Sprudell saw to it that neither of them got behind him as they moved about the room.

Casting surreptitious glances at the bookshelf, where he looked to see the life of Jesse James, he was astonished and somewhat reassured to discover a title like "Fossil Fishes of the Old Red Sandstone of the British Isles." It was unlikely, he reasoned, that a man who voluntarily read, for instance, "Contributions to the Natural History of the United States," would split his skull when his back was turned. Yet they smacked of affectation to Sprudell, who associated good reading with good clothes.

"These are your books--you read them?" There was skepticism, a covert sneer in Sprudell's tone.

"I'd hardly pack them into a place like this if I didn't," Bruce answered curtly.

"I suppose not," he hastened to admit, and added, patronizingly; "Who is this fellow Agassiz?"

Bruce turned as sharply as if he had attacked a personal friend. The famous, many-sided scientist was his hero, occupying a pedestal that no other celebrity approached. Sprudell had touched him on a tender spot.

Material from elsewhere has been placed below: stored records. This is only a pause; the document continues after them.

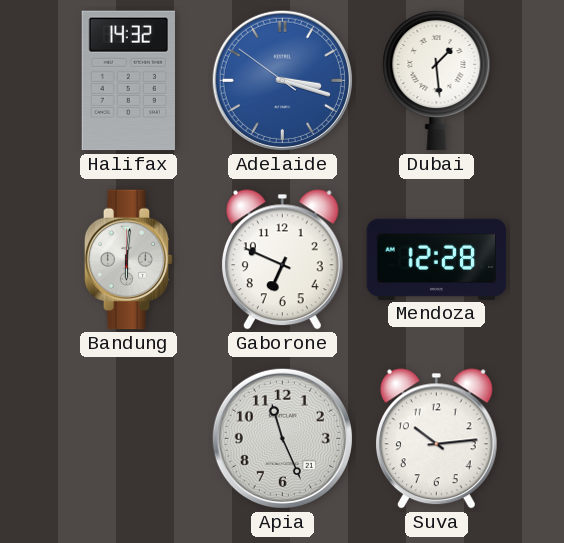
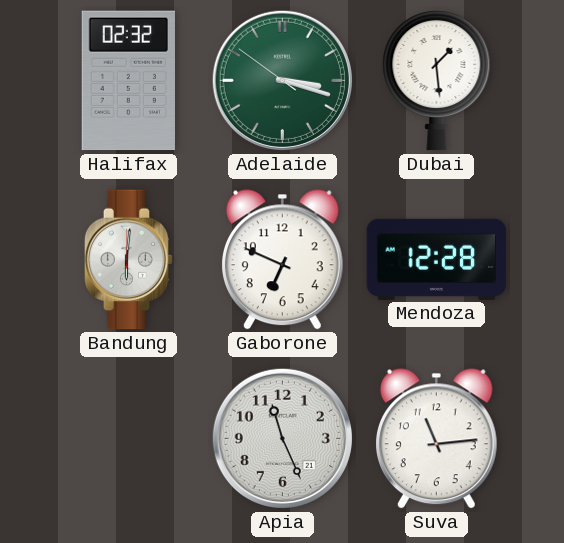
Halifax: 14:32 -> 02:32
Adelaide dial: blue -> green
Suva: 10:14 -> 11:14
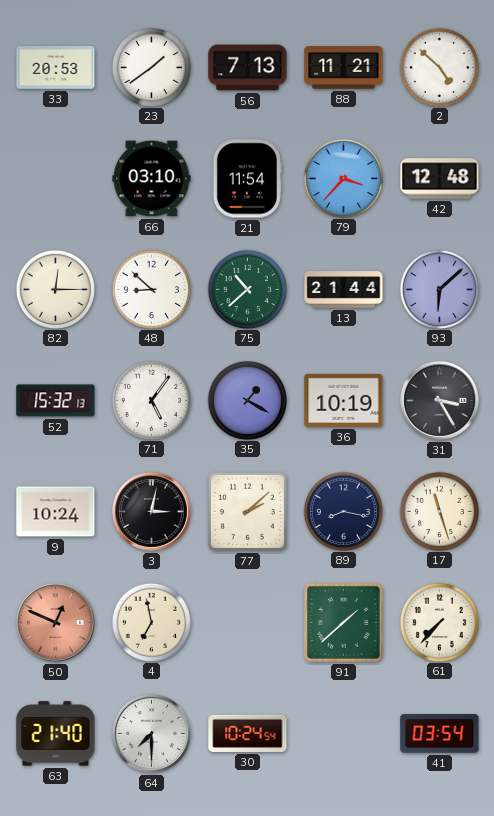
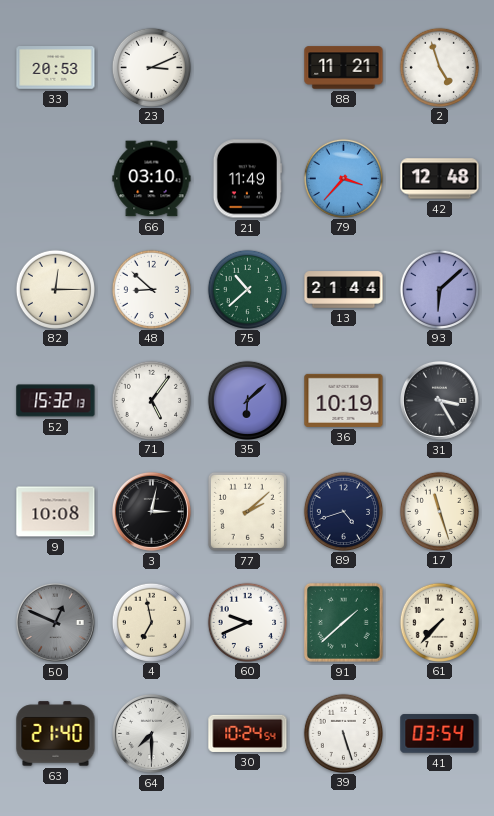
23: 1:39 -> 3:11
56: 7:13 -> none
2: 4:52 -> 4:57
21: 11:54 -> 11:49
35: 1:20 -> 6:08
9: 10:24 -> 10:08
89: 8:17 -> 4:42
50 dial: salmon -> grey
60: none -> 9:41
39: none -> 5:27
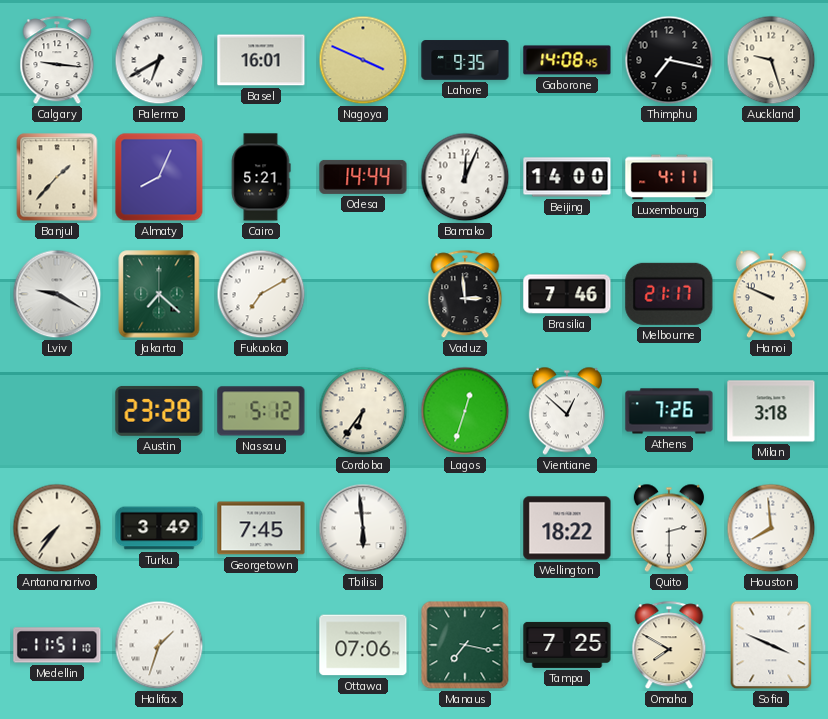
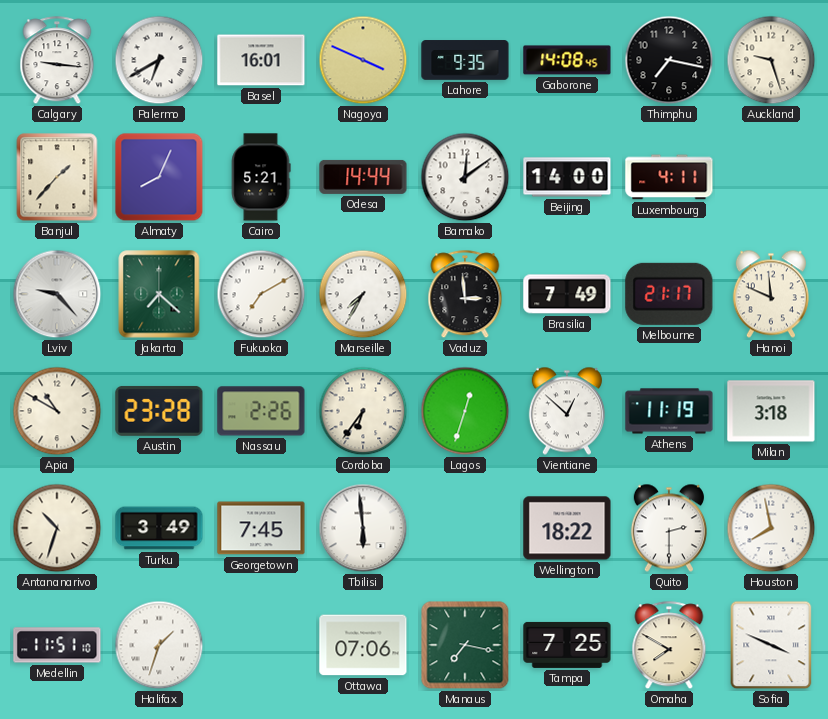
Bamako: 12:04 -> 12:09
Lviv: 9:20 -> 9:23
Marseille: none -> 7:35
Brasilia: 7:46 -> 7:49
Hanoi: 9:49 -> 11:49
Apia: none -> 10:50
Nassau: 5:12 -> 2:26
Athens: 7:26 -> 11:19
Antananarivo: 7:36 -> 10:33
Houston: 7:59 -> 7:58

"That 'fellow Agassiz,'" he answered in cold mimicry, "was one of the greatest men who ever lived. Where do you stop when you're home that you never heard of Alexander Agassiz? I'd rather have been Alexander Agassiz than the richest man in America--than any king. He was a great scientist, a great mining engineer, a successful business man. He developed and put the Calumet and Hecla on a paying basis. He made the University Museum in Cambridge what it is. He knew more about sea urchins and coral reefs than men who specialize, and they were only side issues with him. I met him once when I was a kid, in Old Mexico; he talked to me a little, and it was the honor of my life. I'd rather walk behind and pack his suitcase like a porter than ride with the president of the road!"

"Is that so?" Sprudell murmured, temporarily abashed.

"Great cats!" ejaculated Uncle Bill, with bulging eyes. "My head would git a hot-box if I knowed jest half of that."

When Sprudell stretched his stiff muscles and turned his head upon the bear-grass pillow at daybreak, Bruce was writing a letter on the corner of the table and Uncle Bill was stowing away provisions in a small canvas sack. He gathered, from the signs of preparation, that the miner was going to try and find the Chinaman. Outside, the wind was still sweeping the stinging snow before it like powder-driven shot. What a fool he was to attempt it--to risk his life--and for what?